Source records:

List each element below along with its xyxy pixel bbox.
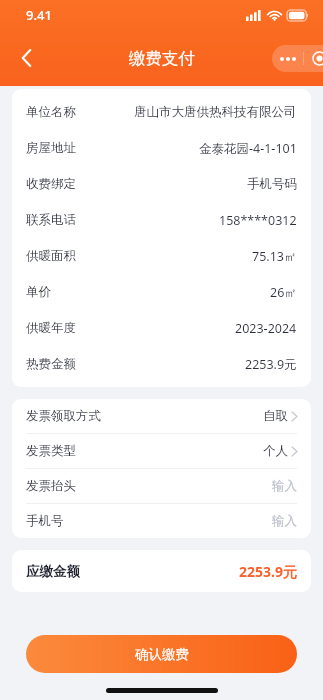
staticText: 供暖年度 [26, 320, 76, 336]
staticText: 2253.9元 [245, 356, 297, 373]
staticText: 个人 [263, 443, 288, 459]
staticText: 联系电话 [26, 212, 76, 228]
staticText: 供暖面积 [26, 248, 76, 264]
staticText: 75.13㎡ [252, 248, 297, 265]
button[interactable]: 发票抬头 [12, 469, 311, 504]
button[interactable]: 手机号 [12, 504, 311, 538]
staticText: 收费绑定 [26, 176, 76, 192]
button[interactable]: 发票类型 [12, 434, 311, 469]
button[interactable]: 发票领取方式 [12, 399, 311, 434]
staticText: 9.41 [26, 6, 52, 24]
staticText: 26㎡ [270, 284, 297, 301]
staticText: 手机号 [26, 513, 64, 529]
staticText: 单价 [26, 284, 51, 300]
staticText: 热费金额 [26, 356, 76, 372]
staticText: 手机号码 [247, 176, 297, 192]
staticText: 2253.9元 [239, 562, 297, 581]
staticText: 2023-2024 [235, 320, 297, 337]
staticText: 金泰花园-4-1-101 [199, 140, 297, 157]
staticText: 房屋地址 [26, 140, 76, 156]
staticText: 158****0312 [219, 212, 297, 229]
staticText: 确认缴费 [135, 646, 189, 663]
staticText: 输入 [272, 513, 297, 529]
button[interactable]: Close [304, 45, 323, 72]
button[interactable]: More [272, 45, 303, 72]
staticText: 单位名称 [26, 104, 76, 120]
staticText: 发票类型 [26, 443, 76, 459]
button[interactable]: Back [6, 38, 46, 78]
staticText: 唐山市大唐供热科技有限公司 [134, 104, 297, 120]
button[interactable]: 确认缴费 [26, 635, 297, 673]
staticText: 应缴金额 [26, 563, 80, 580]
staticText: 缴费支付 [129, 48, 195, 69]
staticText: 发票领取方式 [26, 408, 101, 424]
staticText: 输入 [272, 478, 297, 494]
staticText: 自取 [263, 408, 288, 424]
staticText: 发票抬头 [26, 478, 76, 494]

---

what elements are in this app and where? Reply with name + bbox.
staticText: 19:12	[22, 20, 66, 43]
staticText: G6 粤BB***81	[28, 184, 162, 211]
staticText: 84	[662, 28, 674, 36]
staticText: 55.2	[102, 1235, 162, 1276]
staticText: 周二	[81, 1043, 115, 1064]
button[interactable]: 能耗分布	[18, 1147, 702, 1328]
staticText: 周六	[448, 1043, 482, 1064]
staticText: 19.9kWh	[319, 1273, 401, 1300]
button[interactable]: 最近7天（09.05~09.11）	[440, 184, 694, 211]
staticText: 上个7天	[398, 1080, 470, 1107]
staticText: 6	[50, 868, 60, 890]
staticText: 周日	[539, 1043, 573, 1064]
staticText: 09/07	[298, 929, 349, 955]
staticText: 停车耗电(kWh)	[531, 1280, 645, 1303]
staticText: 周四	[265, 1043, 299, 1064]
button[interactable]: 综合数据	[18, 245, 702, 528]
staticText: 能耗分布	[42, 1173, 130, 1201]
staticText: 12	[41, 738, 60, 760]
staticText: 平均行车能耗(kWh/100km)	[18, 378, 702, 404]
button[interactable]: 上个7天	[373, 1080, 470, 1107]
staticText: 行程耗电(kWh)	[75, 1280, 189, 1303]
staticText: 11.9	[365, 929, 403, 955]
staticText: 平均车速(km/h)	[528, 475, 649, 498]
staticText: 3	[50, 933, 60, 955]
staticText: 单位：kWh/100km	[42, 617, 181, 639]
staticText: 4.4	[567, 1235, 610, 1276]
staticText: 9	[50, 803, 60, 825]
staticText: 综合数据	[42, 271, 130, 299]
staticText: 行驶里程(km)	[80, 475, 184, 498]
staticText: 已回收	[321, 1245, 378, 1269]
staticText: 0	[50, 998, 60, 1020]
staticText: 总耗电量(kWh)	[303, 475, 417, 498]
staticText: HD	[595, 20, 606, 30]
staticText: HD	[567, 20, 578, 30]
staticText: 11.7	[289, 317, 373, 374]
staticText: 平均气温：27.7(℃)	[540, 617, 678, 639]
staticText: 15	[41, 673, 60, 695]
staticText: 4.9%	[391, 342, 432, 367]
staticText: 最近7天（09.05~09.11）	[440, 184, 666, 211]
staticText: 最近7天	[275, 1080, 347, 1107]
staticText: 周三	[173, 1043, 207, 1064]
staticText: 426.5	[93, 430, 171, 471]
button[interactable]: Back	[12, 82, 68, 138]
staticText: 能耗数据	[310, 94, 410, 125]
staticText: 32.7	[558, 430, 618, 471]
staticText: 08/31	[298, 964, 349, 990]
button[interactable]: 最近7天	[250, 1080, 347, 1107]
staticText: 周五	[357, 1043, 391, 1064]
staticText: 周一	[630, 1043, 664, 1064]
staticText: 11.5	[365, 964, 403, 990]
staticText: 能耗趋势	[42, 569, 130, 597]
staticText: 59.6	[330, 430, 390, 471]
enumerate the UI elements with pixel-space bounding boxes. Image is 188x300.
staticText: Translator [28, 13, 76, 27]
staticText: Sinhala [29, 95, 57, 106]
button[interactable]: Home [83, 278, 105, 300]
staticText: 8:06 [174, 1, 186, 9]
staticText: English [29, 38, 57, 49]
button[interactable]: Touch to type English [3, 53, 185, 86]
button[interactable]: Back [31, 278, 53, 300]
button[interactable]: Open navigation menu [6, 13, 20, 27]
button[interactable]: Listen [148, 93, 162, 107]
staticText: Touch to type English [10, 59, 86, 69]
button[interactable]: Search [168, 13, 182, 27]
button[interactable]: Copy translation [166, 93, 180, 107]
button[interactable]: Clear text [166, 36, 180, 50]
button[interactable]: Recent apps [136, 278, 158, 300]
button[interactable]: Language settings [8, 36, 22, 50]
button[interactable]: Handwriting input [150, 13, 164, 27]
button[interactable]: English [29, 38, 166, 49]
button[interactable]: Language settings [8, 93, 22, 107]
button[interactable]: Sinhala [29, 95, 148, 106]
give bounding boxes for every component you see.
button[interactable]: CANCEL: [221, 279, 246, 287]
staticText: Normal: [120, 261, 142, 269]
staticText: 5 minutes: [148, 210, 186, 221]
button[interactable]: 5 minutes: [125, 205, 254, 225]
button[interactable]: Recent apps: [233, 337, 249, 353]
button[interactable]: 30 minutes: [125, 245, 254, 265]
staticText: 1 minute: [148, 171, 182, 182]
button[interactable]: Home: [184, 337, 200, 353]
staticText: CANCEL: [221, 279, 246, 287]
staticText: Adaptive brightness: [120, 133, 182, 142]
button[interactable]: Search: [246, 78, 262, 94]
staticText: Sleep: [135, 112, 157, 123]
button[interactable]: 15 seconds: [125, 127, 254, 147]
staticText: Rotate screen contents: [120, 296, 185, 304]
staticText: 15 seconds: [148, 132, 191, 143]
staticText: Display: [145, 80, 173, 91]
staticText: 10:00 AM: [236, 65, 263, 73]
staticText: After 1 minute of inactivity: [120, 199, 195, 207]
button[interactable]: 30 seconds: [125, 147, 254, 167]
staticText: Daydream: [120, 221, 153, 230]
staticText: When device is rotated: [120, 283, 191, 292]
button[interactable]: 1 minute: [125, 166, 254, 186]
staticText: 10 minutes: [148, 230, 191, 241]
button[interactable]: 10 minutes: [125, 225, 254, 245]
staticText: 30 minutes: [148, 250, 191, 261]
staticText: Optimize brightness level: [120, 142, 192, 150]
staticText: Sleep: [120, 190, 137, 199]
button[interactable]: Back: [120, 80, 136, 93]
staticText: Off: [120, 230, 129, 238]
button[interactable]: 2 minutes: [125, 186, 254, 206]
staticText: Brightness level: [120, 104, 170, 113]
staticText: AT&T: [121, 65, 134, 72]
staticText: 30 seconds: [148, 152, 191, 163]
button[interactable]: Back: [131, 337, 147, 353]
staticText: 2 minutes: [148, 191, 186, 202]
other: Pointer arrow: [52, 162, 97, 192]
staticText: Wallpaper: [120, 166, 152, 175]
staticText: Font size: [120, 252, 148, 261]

• [TASK DIRECTIONS]
Where does the word "Back" occur in the records? Return every line that holds it.

• [ANSWER TO THIS TASK]
button[interactable]: Back [6, 38, 46, 78]
button[interactable]: Back	[12, 82, 68, 138]
button[interactable]: Back [31, 278, 53, 300]
button[interactable]: Back: [120, 80, 136, 93]
button[interactable]: Back: [131, 337, 147, 353]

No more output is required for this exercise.